Every line of the records must be repeated exactly; pictures stay out.

::: DATA PROVIDED :::

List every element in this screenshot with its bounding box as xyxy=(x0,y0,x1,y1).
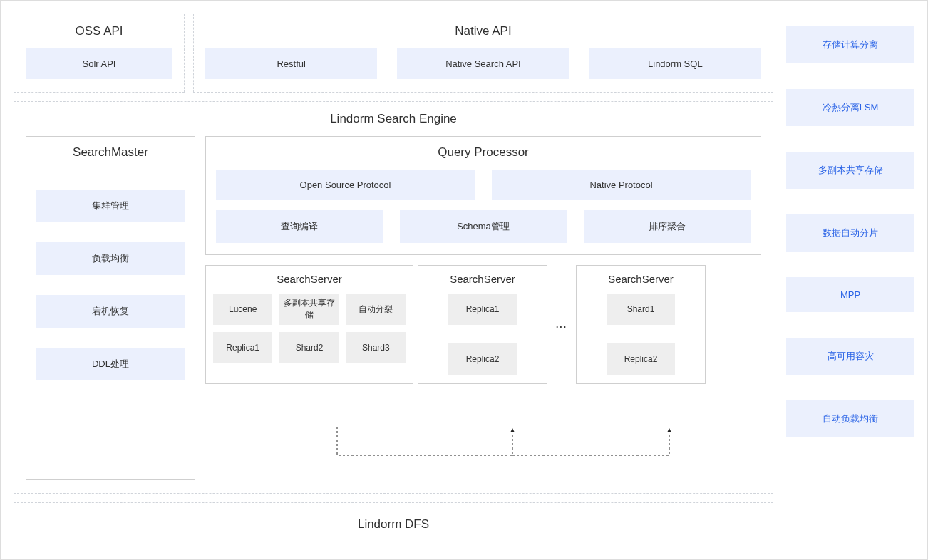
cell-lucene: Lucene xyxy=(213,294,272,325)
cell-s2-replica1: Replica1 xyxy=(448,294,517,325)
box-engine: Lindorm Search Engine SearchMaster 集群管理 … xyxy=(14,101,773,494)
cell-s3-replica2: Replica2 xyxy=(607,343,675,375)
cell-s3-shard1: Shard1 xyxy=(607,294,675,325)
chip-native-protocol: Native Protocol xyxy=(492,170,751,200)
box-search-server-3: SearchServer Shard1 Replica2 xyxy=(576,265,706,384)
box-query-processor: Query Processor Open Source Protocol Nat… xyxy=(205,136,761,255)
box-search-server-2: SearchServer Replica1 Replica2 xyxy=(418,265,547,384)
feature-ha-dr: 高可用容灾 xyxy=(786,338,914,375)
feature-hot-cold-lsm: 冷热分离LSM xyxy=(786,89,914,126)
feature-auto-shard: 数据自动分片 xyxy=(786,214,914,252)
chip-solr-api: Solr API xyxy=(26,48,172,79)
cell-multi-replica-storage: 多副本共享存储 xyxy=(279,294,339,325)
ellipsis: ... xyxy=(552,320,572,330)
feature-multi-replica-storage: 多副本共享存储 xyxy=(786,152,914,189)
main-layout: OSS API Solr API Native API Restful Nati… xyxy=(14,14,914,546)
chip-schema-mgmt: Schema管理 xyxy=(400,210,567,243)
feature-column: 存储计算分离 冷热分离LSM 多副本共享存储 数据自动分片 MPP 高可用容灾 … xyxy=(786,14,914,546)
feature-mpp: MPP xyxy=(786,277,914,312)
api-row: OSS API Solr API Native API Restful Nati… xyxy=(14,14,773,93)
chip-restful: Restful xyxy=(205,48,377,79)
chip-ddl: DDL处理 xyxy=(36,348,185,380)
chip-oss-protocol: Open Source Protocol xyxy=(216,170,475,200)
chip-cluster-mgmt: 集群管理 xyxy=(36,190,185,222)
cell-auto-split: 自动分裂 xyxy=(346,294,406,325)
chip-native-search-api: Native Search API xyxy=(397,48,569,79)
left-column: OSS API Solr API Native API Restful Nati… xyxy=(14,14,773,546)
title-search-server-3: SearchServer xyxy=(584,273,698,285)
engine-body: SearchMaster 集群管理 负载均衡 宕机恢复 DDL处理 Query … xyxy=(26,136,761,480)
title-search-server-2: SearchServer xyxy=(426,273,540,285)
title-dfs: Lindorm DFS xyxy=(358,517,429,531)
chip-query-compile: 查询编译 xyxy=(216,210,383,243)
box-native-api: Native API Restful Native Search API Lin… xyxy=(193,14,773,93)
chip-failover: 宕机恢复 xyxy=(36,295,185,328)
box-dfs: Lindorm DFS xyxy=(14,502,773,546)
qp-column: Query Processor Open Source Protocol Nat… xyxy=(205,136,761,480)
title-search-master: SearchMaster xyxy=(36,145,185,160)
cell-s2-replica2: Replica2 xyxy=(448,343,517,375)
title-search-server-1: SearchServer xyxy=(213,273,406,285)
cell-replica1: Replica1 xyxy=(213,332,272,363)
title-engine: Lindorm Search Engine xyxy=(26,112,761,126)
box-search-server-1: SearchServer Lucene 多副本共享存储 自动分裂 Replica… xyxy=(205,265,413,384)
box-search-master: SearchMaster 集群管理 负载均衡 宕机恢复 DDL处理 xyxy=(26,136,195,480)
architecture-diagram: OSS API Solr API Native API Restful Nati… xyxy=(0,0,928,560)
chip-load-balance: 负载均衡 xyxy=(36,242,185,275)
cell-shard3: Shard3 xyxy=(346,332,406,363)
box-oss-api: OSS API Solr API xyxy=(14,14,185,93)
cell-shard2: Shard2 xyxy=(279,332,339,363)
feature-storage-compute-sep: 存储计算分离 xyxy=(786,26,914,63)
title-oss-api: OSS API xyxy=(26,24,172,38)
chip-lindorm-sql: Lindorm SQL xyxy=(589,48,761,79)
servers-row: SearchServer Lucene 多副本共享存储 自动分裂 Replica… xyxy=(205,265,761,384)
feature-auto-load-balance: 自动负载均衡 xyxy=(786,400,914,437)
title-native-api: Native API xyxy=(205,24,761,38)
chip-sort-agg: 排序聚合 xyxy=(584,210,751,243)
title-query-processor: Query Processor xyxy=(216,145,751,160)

:::

** EXERCISE OUTPUT **
List every element in this screenshot with its bounding box as xyxy=(x0,y0,x1,y1).
cell-lucene: Lucene xyxy=(213,294,272,325)
cell-s2-replica1: Replica1 xyxy=(448,294,517,325)
box-engine: Lindorm Search Engine SearchMaster 集群管理 … xyxy=(14,101,773,494)
cell-s3-replica2: Replica2 xyxy=(607,343,675,375)
cell-s3-shard1: Shard1 xyxy=(607,294,675,325)
chip-native-protocol: Native Protocol xyxy=(492,170,751,200)
box-search-server-3: SearchServer Shard1 Replica2 xyxy=(576,265,706,384)
box-query-processor: Query Processor Open Source Protocol Nat… xyxy=(205,136,761,255)
box-search-server-2: SearchServer Replica1 Replica2 xyxy=(418,265,547,384)
feature-ha-dr: 高可用容灾 xyxy=(786,338,914,375)
feature-hot-cold-lsm: 冷热分离LSM xyxy=(786,89,914,126)
feature-auto-shard: 数据自动分片 xyxy=(786,214,914,252)
chip-solr-api: Solr API xyxy=(26,48,172,79)
cell-multi-replica-storage: 多副本共享存储 xyxy=(279,294,339,325)
ellipsis: ... xyxy=(552,320,572,330)
feature-multi-replica-storage: 多副本共享存储 xyxy=(786,152,914,189)
main-layout: OSS API Solr API Native API Restful Nati… xyxy=(14,14,914,546)
chip-schema-mgmt: Schema管理 xyxy=(400,210,567,243)
feature-column: 存储计算分离 冷热分离LSM 多副本共享存储 数据自动分片 MPP 高可用容灾 … xyxy=(786,14,914,546)
feature-mpp: MPP xyxy=(786,277,914,312)
api-row: OSS API Solr API Native API Restful Nati… xyxy=(14,14,773,93)
chip-restful: Restful xyxy=(205,48,377,79)
chip-ddl: DDL处理 xyxy=(36,348,185,380)
chip-oss-protocol: Open Source Protocol xyxy=(216,170,475,200)
chip-cluster-mgmt: 集群管理 xyxy=(36,190,185,222)
cell-auto-split: 自动分裂 xyxy=(346,294,406,325)
chip-native-search-api: Native Search API xyxy=(397,48,569,79)
left-column: OSS API Solr API Native API Restful Nati… xyxy=(14,14,773,546)
title-search-server-3: SearchServer xyxy=(584,273,698,285)
engine-body: SearchMaster 集群管理 负载均衡 宕机恢复 DDL处理 Query … xyxy=(26,136,761,480)
title-search-server-2: SearchServer xyxy=(426,273,540,285)
title-dfs: Lindorm DFS xyxy=(358,517,429,531)
chip-query-compile: 查询编译 xyxy=(216,210,383,243)
box-native-api: Native API Restful Native Search API Lin… xyxy=(193,14,773,93)
chip-failover: 宕机恢复 xyxy=(36,295,185,328)
box-dfs: Lindorm DFS xyxy=(14,502,773,546)
qp-column: Query Processor Open Source Protocol Nat… xyxy=(205,136,761,480)
title-search-master: SearchMaster xyxy=(36,145,185,160)
cell-s2-replica2: Replica2 xyxy=(448,343,517,375)
title-search-server-1: SearchServer xyxy=(213,273,406,285)
cell-replica1: Replica1 xyxy=(213,332,272,363)
title-engine: Lindorm Search Engine xyxy=(26,112,761,126)
box-search-server-1: SearchServer Lucene 多副本共享存储 自动分裂 Replica… xyxy=(205,265,413,384)
box-search-master: SearchMaster 集群管理 负载均衡 宕机恢复 DDL处理 xyxy=(26,136,195,480)
architecture-diagram: OSS API Solr API Native API Restful Nati… xyxy=(0,0,928,560)
chip-load-balance: 负载均衡 xyxy=(36,242,185,275)
cell-shard3: Shard3 xyxy=(346,332,406,363)
box-oss-api: OSS API Solr API xyxy=(14,14,185,93)
cell-shard2: Shard2 xyxy=(279,332,339,363)
feature-storage-compute-sep: 存储计算分离 xyxy=(786,26,914,63)
title-oss-api: OSS API xyxy=(26,24,172,38)
chip-lindorm-sql: Lindorm SQL xyxy=(589,48,761,79)
servers-row: SearchServer Lucene 多副本共享存储 自动分裂 Replica… xyxy=(205,265,761,384)
feature-auto-load-balance: 自动负载均衡 xyxy=(786,400,914,437)
title-native-api: Native API xyxy=(205,24,761,38)
chip-sort-agg: 排序聚合 xyxy=(584,210,751,243)
title-query-processor: Query Processor xyxy=(216,145,751,160)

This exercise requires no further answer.